WHAT TO WORK ON |
Scan the listing and work out how many lines contain the word "プロフィール". Nothing but the number should be given.

RECORDS |
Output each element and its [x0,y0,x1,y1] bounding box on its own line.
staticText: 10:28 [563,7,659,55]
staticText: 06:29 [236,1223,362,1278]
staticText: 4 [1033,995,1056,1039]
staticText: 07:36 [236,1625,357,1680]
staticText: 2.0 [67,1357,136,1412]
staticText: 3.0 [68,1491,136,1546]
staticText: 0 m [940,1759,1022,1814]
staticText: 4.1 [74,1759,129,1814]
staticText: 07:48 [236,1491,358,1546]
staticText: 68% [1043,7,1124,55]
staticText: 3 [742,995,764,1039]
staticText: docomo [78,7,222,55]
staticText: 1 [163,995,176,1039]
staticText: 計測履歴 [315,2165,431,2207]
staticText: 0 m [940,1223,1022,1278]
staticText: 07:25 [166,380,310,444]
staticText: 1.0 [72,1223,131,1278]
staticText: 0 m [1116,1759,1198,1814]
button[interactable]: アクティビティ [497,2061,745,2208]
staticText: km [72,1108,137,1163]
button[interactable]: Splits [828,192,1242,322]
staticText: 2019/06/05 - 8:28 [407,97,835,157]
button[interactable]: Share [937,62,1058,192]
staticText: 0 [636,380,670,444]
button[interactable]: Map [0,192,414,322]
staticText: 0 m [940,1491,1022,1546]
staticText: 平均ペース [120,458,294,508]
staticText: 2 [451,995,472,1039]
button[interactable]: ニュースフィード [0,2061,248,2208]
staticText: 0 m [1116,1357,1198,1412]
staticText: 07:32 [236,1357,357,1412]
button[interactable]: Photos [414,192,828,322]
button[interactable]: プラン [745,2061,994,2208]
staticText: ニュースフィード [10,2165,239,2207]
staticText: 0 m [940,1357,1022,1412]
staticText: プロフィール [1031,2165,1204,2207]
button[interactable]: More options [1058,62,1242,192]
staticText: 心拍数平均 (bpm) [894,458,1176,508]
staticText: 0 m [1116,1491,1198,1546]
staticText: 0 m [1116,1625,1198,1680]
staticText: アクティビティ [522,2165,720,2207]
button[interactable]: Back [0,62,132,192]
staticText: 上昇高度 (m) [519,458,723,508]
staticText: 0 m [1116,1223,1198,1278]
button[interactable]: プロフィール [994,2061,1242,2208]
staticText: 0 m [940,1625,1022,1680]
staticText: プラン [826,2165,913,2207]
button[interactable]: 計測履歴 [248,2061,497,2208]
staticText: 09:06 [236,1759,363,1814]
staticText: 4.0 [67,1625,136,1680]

OUTPUT OF THE TASK |
2